Shoshone National Forest
Located in northwest Wyoming, the Shoshone National Forest is known for its diverse landscapes including plains, mountains, forests, and canyons. It's 2.5 million acres, with over half being designated Wilderness, offer immense recreation opportunities.
- The Shoshone National Forest is located in Wyoming, bordering Yellowstone National Park
- Offers a diverse ecosystem with plains, canyons, forests, and mountains
- Over half of this forest is designated Wilderness
- Recreational activities include fishing, hiking, camping, scenic drives and snowmobiling
- First U.S. National Forest
The Shoshone National Forest of Wyoming is part of the Greater Yellowstone Ecosystem, encompassing diverse natural features including brush planes and rocky canyons, as well as snow-capped peaks and dense spruce forests. More than half of the Shoshone is designated as Wilderness, making it the ideal location for recreational activities, including fishing, camping, hiking, scenic drives, and snowmobiling.
Location & Directions
Shoshone National Forest spans nearly 2.5 million acres in northwestern Wyoming. Yellowstone National Park borders it to the west, and the Montana state line creates its northern boundary. The Shoshone Forest spans south to Lander, Wyoming. This national forest can be accessed from Red Lodge by driving south on Highway 212, or east on State Highway 308 via the Chief Joseph Byway.

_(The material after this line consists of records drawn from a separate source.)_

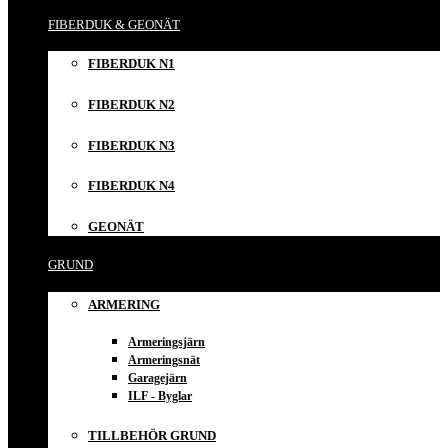
FIBERDUK & GEONÄT
FIBERDUK N1
FIBERDUK N2
FIBERDUK N3
FIBERDUK N4
GEONÄT
GRUND
ARMERING
Armeringsjärn
Armeringsnät
Garagejärn
ILF - Byglar
TILLBEHÖR GRUND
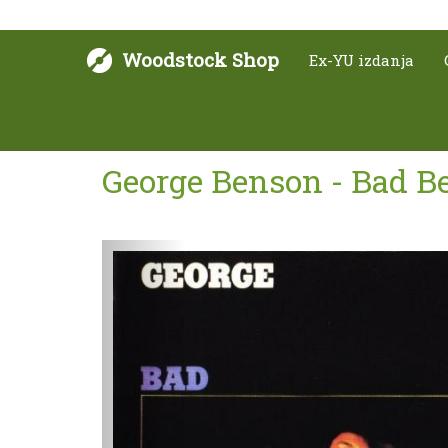
Woodstock Shop
Ex-YU izdanja
George Benson - Bad B
Sljedeće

The numerous lakes and streams of the Shoshone National Forest offer amazing trout fishing—even referred to as “Blue Ribbon Trout Fishing”. Outfitter services out of Cody also offer guided fishing trips along the Clarks Fork and Shoshone Rivers. Wyoming fishing regulations and permits apply to the Shoshone National Forest. One great place to fish is located along the Chief Joseph Scenic Byway at Fiddler’s Lake. Here, anglers have a chance to catch brook and rainbow trout.
Hiking and Horseback Riding
There are over 1,500 miles of trails throughout the Shoshone National Forest, giving equestrian riders, hikers, and backpackers the opportunity to explore all the forests’ wonders.
- The Beartooth Loop National Recreation Trail located along Highway 212 takes hikers along an alpine ridge, through deep valley meadows, and past several crystal clear lakes.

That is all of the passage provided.